Search the records for the string "Einstellungen" and return each line that has it.
------ Data to process ------
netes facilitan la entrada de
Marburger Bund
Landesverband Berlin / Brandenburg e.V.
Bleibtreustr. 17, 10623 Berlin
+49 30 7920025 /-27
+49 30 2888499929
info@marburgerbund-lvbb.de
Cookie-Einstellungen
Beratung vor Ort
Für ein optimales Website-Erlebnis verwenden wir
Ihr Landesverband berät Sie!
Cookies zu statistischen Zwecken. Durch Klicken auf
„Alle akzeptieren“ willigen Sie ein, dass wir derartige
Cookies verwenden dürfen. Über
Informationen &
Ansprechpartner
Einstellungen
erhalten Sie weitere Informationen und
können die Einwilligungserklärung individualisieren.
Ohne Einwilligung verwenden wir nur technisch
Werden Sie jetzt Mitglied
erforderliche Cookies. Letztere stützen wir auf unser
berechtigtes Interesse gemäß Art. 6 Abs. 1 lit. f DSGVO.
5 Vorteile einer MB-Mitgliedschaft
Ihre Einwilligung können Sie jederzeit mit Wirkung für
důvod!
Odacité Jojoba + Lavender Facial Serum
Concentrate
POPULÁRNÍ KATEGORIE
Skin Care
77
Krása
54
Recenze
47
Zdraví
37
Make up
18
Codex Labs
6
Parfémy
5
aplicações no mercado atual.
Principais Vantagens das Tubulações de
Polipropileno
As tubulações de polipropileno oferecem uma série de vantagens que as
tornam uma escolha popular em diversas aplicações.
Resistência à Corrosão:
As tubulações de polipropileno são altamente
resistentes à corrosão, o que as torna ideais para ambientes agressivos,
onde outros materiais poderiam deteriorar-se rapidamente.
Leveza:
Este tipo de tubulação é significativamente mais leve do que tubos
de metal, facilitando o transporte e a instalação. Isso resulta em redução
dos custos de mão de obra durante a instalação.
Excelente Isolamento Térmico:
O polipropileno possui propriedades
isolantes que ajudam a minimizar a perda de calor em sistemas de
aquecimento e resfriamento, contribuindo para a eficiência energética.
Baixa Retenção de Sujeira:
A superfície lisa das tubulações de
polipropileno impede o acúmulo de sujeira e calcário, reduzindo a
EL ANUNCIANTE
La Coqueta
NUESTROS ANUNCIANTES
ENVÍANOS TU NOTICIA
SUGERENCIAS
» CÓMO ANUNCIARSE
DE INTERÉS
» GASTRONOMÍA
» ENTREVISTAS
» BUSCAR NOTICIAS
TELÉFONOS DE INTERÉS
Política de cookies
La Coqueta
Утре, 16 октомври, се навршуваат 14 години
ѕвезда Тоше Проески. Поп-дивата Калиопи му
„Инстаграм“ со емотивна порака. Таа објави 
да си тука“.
------
### Solution to the problem
Cookie-Einstellungen
Einstellungen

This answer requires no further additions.